Roy Petteway's citrus crop suffered significant damage from Hurricane Ian. (Bill Wadell)
This year, the family had big hopes for the farm going into the last week of September, but that all changed on Sept. 28. On that day, Hurricane Ian became the first Category 4 hurricane to make landfall in southwestern Florida since 2004.
Petteway Citrus and Cattle was in the path of destruction from Ian, which became a new challenge for the farm to overcome. The powerful winds wiped out at least 40% of the citrus crop at the family farm, and even more outside the farm.
“We have substantial damage to the citrus industry. Over 50 percent of the crop is on the ground out there," fellow citrus grower John Matz told Wadell.
The impact on the farm extended beyond crops falling off, as Petteway estimated about 10% of his grove was damaged or destroyed.
John Matz's citrus trees were destroyed by Ian. (Bill Wadell)
Before Hurricane Ian made landfall in Florida, the USDA's initial citrus crop forecast for the season was already down 32% from last season. After Ian, citrus crop yields will now be down even further and could hit some of the lowest numbers in decades.
"It’ll be the lowest [yield] since, they’re saying WWII,” described Petteway.
Even though the impacts from Ian are the greatest some farmers have seen in over 70 years, the last major hurricane impact to the area came just five years ago when Irma moved through the state.

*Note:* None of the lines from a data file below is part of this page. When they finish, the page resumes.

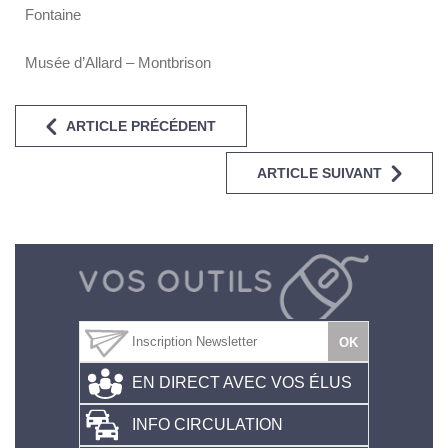
Fontaine
Musée d’Allard – Montbrison
ARTICLE PRÉCÉDENT
ARTICLE SUIVANT
EN DIRECT AVEC VOS ÉLUS
INFO CIRCULATION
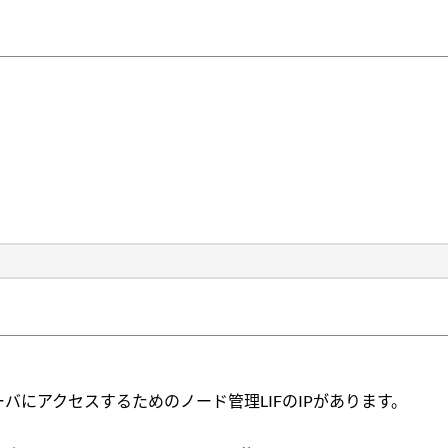
ーバにアクセスするためのノード管理LIFのIPがあります。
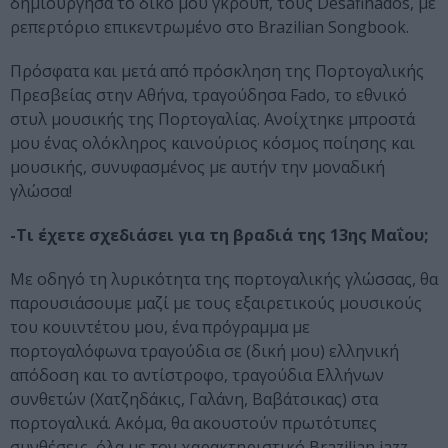
δημιούργησα το δικό μου γκρουπ, τους Desafinados, με
ρεπερτόριο επικεντρωμένο στο Brazilian Songbook.
Πρόσφατα και μετά από πρόσκληση της Πορτογαλικής
Πρεσβείας στην Αθήνα, τραγούδησα Fado, το εθνικό
στυλ μουσικής της Πορτογαλίας. Ανοίχτηκε μπροστά
μου ένας ολόκληρος καινούριος κόσμος ποίησης και
μουσικής, συνυφασμένος με αυτήν την μοναδική
γλώσσα!
-Τι έχετε σχεδιάσει για τη βραδιά της 13ης Μαΐου;
Με οδηγό τη λυρικότητα της πορτογαλικής γλώσσας, θα
παρουσιάσουμε μαζί με τους εξαιρετικούς μουσικούς
του κουιντέτου μου, ένα πρόγραμμα με
πορτογαλόφωνα τραγούδια σε (δική μου) ελληνική
απόδοση και το αντίστροφο, τραγούδια Ελλήνων
συνθετών (Χατζηδάκις, Γαλάνη, Βαβάτσικας) στα
πορτογαλικά. Ακόμα, θα ακουστούν πρωτότυπες
συνθέσεις, όλα με τον χαρακτηριστικό Brazilian jazz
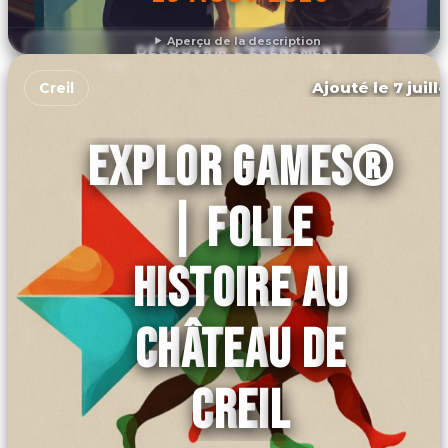
Aperçu de la description
DÉCOUVRIR L'ÉVÉNEMENT
Ajouté le 7 juill
Creil
EXPLOR GAMES®
| FOLLE
HISTOIRE AU
CHÂTEAU DE
CREIL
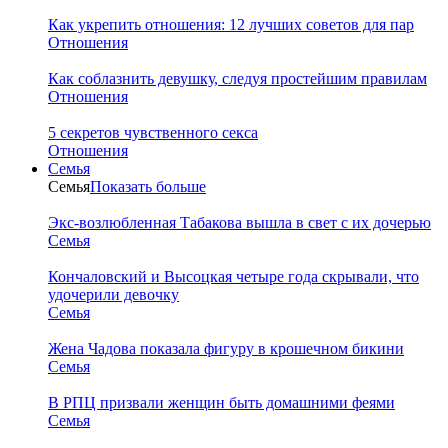
Как укрепить отношения: 12 лучших советов для пар
Отношения
Как соблазнить девушку, следуя простейшим правилам
Отношения
5 секретов чувственного секса
Отношения
Семья
Семья
Показать больше
Экс-возлюбленная Табакова вышла в свет с их дочерью
Семья
Кончаловский и Высоцкая четыре года скрывали, что
удочерили девочку
Семья
Жена Чадова показала фигуру в крошечном бикини
Семья
В РПЦ призвали женщин быть домашними феями
Семья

The five-year difference between Irma and Ian is a setback in its own regard.
“When you set a new orange tree it takes five years for you to be able to measure fruit off of it, actually get profit off of it. We were just coming out of that shadow of Irma, where you finally had trees recover the stress from that...and then this happens,” Petteway told Wadell.
Roy Petteway's citrus trees destroyed by Ian. (Bill Wadell)
Petteway said these circumstances may be the final straw for struggling family operations, which would extend impacts to consumers. Petteway said he believes quite a few citrus farmers are going to sell out of the business entirely due to the circumstances.
“That would mean less Florida oranges, less grapefruit, and more of these groves disappearing,” he said.
Matz and Petteway insist that they’re not giving up, but they told Wadell they need more support.
“The old adage of, you know, hard times make tough people, they don’t make any [that are] more tougher than citrus farmers right now,” Petteway said.